Harnessing an MMP-Independent NIR Probe Unveiling the Different Mitochondrial Cristae Changes during Mitophagy and Ferroptosis under STED Microscopy

Mitochondrial cristae remain dynamic structures in order to adapt various physiopathologic processes (e.g., mitophagy and ferroptosis); thus, visualizing and tracking different changes of cristae are crucial for a deeper understanding of these processes. Fluorescent probes that can realize long-term visualization of mitochondrial cristae under stimulated emission depletion (STED) microscopy are powerful tools for their in-depth research. However, there are few reports on such probes, and their constructions remain challenging. Here, we reported a robust squaraine probe (CSN) for visualizing and tracking the changes of mitochondrial cristae in various physiological and pathological processes using STED microscopy. The lipophilic unit of CSN enabled it to firmly immobilize in mitochondria via a hydrophobic interaction, which let the labeling ability of CSN independent of mitochondrial membrane potential (MMP). Using CSN, the mitochondrial cristae were clearly observed at a resolution of 52 nm under STED microscopy.

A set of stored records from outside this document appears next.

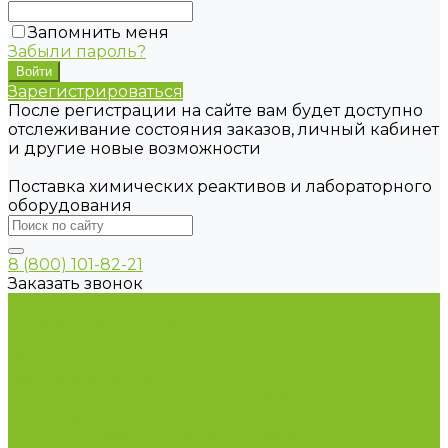
Запомнить меня
Забыли пароль?
Зарегистрироваться
После регистрации на сайте вам будет доступно
отслеживание состояния заказов, личный кабинет
и другие новые возможности
Поставка химических реактивов и лабораторного
оборудования
8 (800) 101-82-21
Заказать звонок
Каталог товаров
Химические реактивы
ГСО
Индикаторы
Питательные среды
Продукция для профилактики и борьбы с
инфекциями
Оборудование для дезинфекции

Furthermore, CSN was successfully applied to track the destruction processes of mitochondrial cristae during autophagy and ferroptosis. Interestingly, we found that during mitophagy, mitochondria first underwent swelling and cristae rupture, and then partial vacuolization, and finally complete vacuolization, whereas during ferroptosis, mitochondria first underwent a gradual reduction in the number of cristae, and then partial fracture, and finally vacuolization. This work revealed the difference in mitochondrial cristae changes during mitophagy and ferroptosis, which provided insights into the two physiological and pathological processes. We believed that CSN could serve as a desirable tool to track cristae changes of intracellular activity processes.